回到木兰山时,周逸群正在山神庙里开会议。
十几个队长围着块石板,上面用炭笔画着木兰山的地形,一只雄狮被一条条山沟串起来。
“敌军一个团已经到了山脚下,分三路往上搜。”周逸群用树枝指着石板,“他们装备好,但不熟地形,咱们就用‘麻雀战’——他们进山,咱们就躲;他们扎营,咱们就袭扰;他们退了,咱们就追着打。”
李云龙把从黄安城带回来的布告拍在石板上:“潘总指挥牺牲了,吴副总指挥也……也没了!现在,咱们就是鄂东军的根。”

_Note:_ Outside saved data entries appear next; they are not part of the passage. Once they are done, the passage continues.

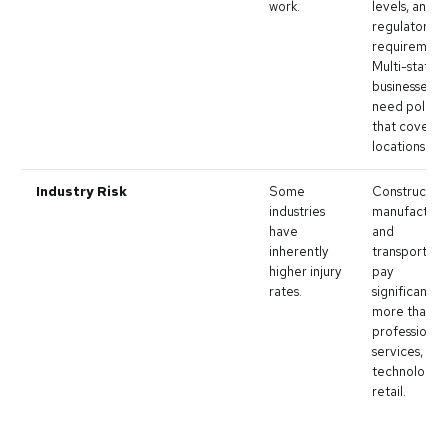
work.
levels, and
regulatory
requirement
Multi-state
businesses
need policie
that cover al
locations.
Industry Risk
Some
Construction
industries
manufacturi
have
and
inherently
transportati
higher injury
pay
rates.
significantly
more than
professional
services,
technology, 
retail.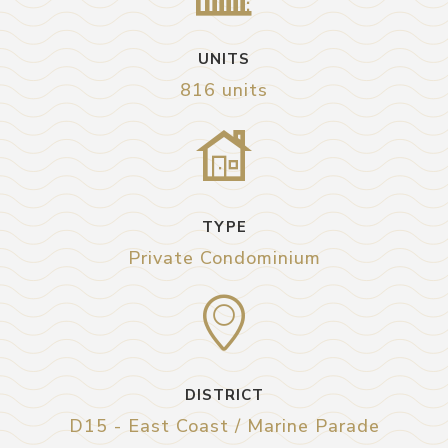
UNITS
816 units
TYPE
Private Condominium
DISTRICT
D15 - East Coast / Marine Parade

“跟他们拼了!”一个义勇队队长拍着大腿,他的弟弟死在黄安城头,“夺不回黄安城,我对不起我弟!”
“拼不得。”周逸群摇头,捡起块石子往石板上的山沟扔,“咱们现在只有百十来号人,枪支不足,弹药更少。硬拼就是拿鸡蛋碰石头——潘总指挥让咱们保存力量,不是让咱们送死。”
李云龙突然站起来,往山外指:“敌军的粮队要从鹰嘴崖过,那里只有一条路,两边是悬崖。我带二十个人去埋伏,夺了他们的粮食,顺便缴几支枪。”

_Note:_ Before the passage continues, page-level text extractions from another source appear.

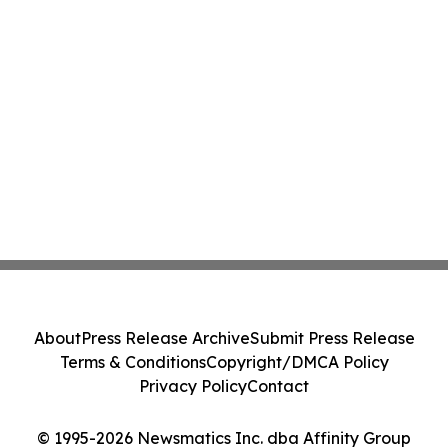
About
Press Release Archive
Submit Press Release
Terms & Conditions
Copyright/DMCA Policy
Privacy Policy
Contact
© 1995-2026 Newsmatics Inc. dba Affinity Group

“我去!”王二柱跟着站起来,“我熟鹰嘴崖,以前在那儿放过羊。”
夜里,鹰嘴崖下飘着细雨。
李云龙带着人藏在崖壁的灌木丛里,每个人手里都握着家伙——有步枪,有梭镖,还有王二柱连夜做的土炸弹。
子时刚过,远处传来马蹄声。
借着月光,能看见二十多个敌军押着五辆马车,粮袋堆得像小山,押车的士兵打着哈欠,枪都斜挎在肩上。
“等他们过了崖口。”李云龙低声说,往王二柱身边凑了凑,“你带五个人去炸后面的路,别让他们退回去。”
马车刚过崖口,李云龙突然吹了声口哨。